[Opening Input section]
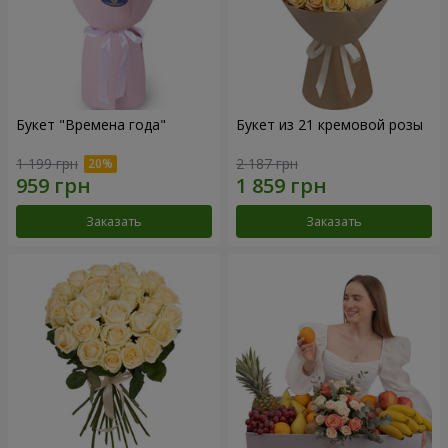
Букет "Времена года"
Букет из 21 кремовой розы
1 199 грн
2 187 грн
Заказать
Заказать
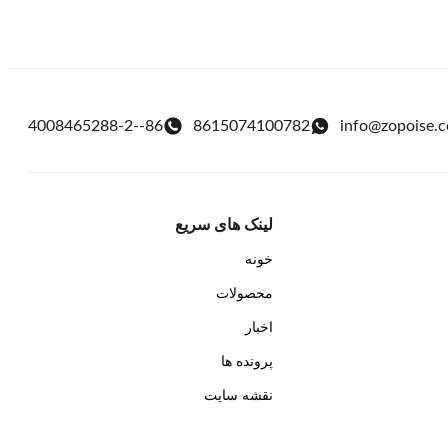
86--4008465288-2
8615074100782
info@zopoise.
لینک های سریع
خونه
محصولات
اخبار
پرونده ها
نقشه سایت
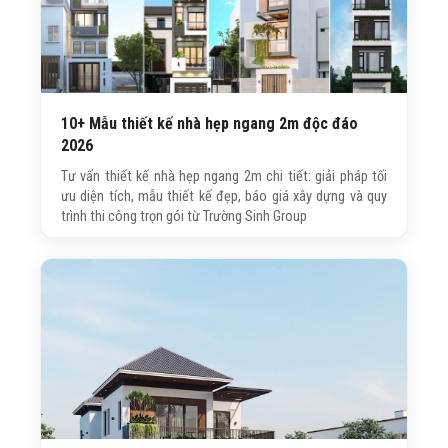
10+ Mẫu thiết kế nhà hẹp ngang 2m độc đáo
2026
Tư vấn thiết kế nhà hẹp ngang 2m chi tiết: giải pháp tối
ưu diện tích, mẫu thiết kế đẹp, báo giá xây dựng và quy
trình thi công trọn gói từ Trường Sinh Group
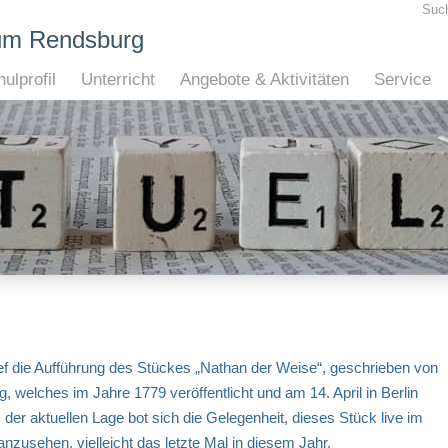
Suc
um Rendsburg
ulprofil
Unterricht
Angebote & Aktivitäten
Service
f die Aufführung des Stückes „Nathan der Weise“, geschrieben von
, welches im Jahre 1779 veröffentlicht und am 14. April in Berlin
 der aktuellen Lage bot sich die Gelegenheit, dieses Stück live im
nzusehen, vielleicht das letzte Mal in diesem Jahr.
[Closing Input section]
[Opening Input section]
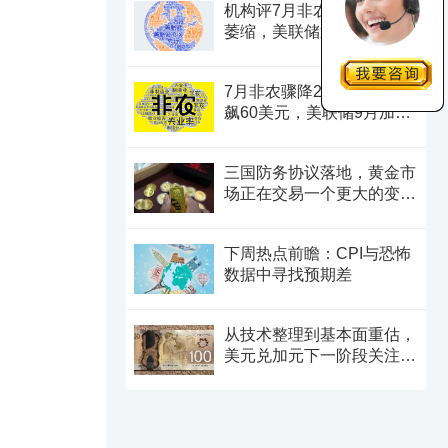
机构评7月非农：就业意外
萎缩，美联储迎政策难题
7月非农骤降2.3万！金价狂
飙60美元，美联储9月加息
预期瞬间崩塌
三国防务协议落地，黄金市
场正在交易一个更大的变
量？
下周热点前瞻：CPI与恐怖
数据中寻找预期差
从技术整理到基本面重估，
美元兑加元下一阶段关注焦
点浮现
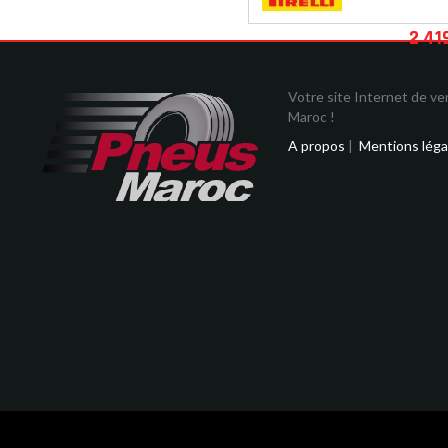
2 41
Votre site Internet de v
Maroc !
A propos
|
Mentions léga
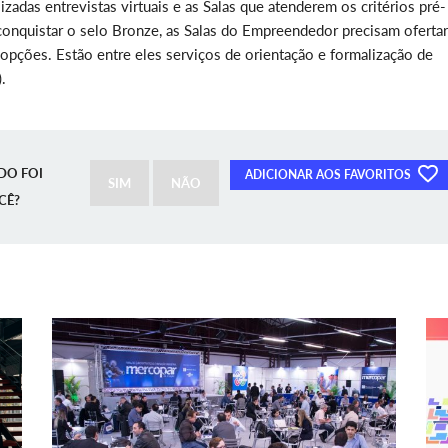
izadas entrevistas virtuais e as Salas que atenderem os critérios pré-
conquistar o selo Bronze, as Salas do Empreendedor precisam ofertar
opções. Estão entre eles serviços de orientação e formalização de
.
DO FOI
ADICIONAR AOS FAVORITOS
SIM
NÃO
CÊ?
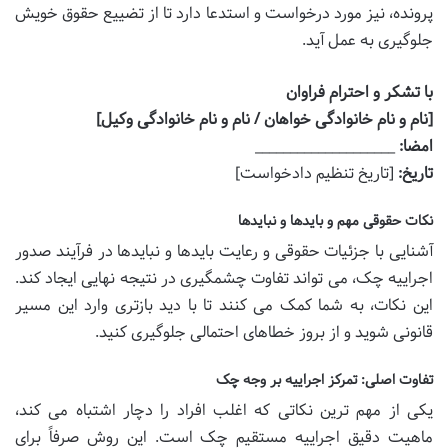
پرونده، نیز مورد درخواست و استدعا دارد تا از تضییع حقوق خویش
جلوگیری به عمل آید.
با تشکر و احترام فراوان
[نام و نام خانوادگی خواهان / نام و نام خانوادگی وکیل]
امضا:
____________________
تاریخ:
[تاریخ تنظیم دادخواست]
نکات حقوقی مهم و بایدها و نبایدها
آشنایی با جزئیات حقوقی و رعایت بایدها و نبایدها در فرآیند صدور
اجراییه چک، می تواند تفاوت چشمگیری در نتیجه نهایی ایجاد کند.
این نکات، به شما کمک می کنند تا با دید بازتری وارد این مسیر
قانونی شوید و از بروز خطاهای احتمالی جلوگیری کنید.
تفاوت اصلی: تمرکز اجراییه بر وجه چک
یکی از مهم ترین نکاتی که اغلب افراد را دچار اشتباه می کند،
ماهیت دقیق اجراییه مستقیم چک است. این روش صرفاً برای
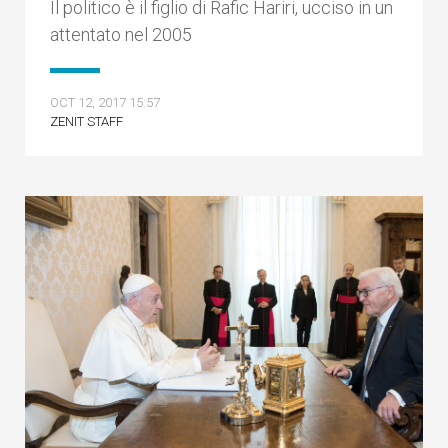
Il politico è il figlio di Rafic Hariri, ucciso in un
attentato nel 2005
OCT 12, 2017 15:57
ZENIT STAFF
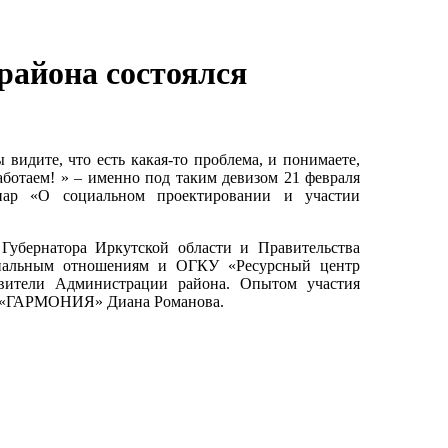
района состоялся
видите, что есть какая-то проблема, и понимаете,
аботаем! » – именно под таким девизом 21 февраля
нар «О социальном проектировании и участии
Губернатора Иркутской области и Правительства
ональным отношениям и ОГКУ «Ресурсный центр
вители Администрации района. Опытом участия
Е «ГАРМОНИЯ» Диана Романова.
[Closing Input section]
[Opening Input section]
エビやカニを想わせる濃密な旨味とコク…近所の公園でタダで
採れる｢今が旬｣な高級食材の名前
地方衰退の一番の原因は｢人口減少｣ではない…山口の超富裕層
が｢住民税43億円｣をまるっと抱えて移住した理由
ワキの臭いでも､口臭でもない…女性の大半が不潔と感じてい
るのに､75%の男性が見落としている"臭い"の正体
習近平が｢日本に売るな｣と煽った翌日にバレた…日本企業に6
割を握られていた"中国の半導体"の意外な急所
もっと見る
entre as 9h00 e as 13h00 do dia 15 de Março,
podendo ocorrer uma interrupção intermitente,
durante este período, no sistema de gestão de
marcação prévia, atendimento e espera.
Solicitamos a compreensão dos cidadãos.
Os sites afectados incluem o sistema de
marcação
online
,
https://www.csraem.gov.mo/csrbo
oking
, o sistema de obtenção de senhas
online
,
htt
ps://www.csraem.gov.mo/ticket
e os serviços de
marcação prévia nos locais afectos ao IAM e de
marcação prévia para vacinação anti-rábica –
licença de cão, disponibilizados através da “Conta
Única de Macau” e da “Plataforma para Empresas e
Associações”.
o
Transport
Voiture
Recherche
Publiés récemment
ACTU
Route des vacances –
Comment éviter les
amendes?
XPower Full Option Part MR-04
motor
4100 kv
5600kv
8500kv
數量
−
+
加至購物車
[Closing Input section]
Task item: The lines to report are those in the material above that contain the word "Букет"; copy every one of them.

Answer below:
Букет "Времена года"
Букет из 21 кремовой розы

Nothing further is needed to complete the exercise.